- Problem statement -
Return every line of the records that includes the string "genitori".

- Page-level text extractions -
◇ ◇ ◇ ◇ ◇

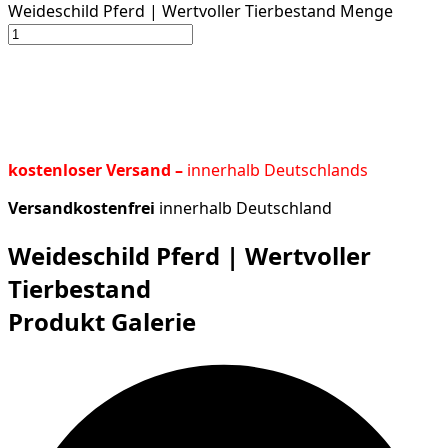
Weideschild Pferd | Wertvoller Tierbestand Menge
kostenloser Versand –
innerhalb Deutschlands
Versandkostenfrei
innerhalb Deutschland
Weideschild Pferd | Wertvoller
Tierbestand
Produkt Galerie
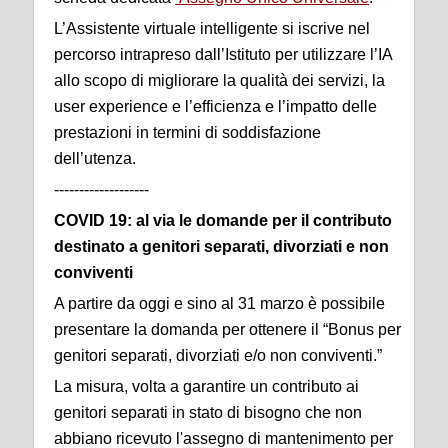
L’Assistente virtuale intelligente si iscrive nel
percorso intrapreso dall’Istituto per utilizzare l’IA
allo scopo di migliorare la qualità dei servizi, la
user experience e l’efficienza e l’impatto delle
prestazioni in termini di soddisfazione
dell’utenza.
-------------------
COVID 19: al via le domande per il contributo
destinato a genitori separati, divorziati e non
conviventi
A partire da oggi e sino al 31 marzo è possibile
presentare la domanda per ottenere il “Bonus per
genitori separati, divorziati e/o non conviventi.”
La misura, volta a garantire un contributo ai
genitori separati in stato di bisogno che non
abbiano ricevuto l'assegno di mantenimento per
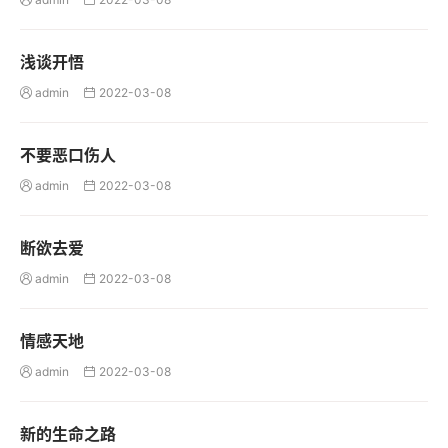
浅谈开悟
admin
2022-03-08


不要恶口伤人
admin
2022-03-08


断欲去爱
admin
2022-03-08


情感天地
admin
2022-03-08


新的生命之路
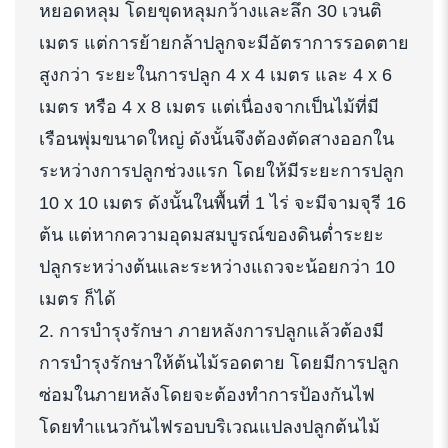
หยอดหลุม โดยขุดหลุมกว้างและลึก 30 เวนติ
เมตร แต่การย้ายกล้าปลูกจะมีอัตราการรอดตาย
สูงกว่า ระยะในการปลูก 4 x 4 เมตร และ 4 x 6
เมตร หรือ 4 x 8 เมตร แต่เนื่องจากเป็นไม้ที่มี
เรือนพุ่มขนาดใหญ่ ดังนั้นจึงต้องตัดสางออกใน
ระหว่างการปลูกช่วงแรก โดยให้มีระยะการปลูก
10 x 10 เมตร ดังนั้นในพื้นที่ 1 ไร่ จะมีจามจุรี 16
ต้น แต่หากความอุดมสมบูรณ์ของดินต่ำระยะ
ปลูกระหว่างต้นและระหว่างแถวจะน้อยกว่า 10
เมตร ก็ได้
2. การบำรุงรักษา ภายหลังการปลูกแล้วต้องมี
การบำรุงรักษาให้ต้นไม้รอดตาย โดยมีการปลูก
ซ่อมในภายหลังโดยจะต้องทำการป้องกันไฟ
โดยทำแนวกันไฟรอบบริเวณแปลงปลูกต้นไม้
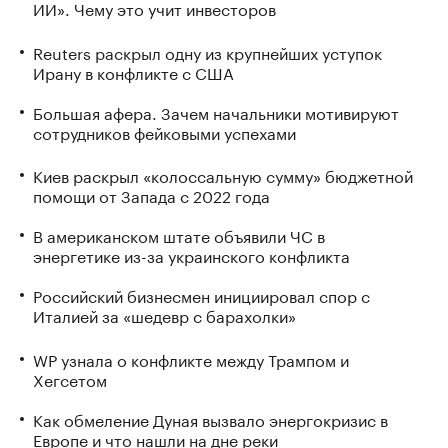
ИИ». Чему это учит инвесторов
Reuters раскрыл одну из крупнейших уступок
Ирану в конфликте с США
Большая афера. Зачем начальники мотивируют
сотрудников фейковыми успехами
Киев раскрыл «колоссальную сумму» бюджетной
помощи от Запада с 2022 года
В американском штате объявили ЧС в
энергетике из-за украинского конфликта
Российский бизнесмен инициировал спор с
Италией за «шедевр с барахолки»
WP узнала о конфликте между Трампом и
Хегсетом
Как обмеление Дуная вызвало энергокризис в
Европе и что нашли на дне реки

◇ ◇ ◇ ◇ ◇

- Your solution -
destinato a genitori separati, divorziati e non
genitori separati, divorziati e/o non conviventi.”
genitori separati in stato di bisogno che non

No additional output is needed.